(Originally published in the Q2 2015 UTC Journal. Reprinted with permission)
Tampa Electric Company is the principal subsidiary of TECO Energy Inc. (NYSE: TE), an energy-related holding company with regulated utility operations in Florida and New Mexico. The utility owns and operates three power plants that produce nearly 4,700 megawatts (MW) of capacity to serve more than 700,000 customers spread across some 2,000 square miles in West Central Florida.
As might be expected in the Sunshine State, afternoon use of air conditioning creates a high demand. But Tampa Electric’s peak demand actually occurs in the winter based on the widespread use of electric heating, with a record high instantaneous peak load of 4,760 MW. And owing to the growing use of more efficient heat pumps throughout the state, the winter load is becoming nearly as inductive as the summer load, when both heat pumps and air conditioners are being used for cooling.
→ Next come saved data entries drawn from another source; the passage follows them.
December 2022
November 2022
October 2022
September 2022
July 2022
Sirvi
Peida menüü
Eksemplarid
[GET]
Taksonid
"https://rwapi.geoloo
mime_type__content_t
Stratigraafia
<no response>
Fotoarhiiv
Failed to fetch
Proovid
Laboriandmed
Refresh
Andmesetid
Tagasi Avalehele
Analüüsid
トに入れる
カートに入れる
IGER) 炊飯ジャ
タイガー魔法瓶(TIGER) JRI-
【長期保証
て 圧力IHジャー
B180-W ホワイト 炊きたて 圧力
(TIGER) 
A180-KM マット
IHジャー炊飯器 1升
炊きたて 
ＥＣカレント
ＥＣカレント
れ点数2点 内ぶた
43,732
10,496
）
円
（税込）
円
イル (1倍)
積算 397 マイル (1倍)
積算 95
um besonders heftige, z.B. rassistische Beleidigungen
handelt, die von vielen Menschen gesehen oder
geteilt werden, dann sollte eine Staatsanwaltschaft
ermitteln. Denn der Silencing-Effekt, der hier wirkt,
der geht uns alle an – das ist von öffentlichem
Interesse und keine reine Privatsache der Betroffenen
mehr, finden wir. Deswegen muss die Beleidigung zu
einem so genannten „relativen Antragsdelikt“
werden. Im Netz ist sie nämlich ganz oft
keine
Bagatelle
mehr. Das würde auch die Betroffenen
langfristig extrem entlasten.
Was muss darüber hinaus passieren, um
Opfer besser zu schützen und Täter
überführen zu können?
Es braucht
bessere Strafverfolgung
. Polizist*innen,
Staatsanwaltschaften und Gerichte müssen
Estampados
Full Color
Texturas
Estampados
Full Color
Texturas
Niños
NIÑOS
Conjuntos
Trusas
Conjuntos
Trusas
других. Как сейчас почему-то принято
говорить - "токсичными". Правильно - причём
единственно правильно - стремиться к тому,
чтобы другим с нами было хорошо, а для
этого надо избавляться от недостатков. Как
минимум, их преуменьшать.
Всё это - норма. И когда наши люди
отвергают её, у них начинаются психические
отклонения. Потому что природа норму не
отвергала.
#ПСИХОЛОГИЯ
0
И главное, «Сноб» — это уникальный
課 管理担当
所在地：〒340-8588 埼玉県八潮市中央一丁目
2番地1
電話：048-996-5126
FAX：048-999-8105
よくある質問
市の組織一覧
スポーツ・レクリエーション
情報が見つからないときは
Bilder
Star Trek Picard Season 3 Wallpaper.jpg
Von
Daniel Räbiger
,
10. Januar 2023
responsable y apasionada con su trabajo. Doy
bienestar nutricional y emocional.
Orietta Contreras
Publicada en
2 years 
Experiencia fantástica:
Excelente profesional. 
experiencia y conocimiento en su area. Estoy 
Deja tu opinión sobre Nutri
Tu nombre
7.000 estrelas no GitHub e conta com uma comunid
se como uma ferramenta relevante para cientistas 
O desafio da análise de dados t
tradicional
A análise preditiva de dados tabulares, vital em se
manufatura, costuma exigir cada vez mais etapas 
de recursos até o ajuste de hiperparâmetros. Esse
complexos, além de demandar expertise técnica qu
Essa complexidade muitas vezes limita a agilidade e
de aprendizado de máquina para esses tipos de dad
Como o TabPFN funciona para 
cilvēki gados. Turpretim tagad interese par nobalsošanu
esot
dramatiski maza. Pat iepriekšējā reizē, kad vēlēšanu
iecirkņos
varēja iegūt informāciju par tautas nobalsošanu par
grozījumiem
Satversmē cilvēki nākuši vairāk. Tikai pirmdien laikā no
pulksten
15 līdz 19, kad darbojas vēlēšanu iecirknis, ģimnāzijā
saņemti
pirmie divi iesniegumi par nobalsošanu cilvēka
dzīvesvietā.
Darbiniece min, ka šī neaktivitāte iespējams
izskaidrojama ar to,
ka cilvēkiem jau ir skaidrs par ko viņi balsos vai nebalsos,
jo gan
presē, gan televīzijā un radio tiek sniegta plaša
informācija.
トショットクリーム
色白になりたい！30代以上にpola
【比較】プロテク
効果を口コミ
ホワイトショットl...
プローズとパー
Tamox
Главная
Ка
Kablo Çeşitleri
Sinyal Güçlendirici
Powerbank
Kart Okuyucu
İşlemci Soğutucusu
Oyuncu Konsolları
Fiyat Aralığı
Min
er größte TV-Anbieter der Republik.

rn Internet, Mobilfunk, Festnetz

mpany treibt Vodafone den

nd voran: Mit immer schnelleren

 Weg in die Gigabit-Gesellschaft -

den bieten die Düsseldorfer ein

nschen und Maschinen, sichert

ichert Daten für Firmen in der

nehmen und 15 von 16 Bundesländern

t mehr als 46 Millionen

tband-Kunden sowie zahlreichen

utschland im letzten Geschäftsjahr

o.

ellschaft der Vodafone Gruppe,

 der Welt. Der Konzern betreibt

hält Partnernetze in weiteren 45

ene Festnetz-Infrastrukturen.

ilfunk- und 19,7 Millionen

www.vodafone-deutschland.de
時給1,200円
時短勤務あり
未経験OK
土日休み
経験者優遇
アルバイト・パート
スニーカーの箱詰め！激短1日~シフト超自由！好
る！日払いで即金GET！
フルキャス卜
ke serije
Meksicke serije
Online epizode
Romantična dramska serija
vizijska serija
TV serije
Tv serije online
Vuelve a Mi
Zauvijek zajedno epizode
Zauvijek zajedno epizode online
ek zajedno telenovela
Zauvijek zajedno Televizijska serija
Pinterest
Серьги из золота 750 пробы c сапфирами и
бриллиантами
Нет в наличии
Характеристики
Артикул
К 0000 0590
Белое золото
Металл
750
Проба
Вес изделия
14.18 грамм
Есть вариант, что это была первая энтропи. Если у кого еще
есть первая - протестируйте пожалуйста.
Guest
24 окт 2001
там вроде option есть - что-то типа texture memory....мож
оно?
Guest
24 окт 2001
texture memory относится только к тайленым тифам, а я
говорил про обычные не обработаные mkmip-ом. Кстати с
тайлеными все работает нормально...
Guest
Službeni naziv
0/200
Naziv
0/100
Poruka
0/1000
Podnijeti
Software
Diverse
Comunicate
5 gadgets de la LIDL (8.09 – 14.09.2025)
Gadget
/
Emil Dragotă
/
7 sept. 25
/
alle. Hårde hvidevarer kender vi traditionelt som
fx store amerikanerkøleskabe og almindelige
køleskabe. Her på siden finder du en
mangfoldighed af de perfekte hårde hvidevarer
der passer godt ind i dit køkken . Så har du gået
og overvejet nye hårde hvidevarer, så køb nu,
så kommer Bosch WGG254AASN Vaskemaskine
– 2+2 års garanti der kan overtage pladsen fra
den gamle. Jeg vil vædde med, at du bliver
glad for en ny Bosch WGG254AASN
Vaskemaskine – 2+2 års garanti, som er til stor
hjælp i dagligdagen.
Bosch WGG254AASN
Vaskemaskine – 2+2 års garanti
According to Lee Collins, Tampa Electric’s Business Process Consultant for Energy Delivery Technical Applications, “We’ve deployed capacitor banks throughout the distribution network to compensate for this load, of course, but the lack of two-way communications prevented us from getting the results we wanted. So we needed to generate more reactive power to compensate, and that was becoming increasingly expensive. We needed a better solution.”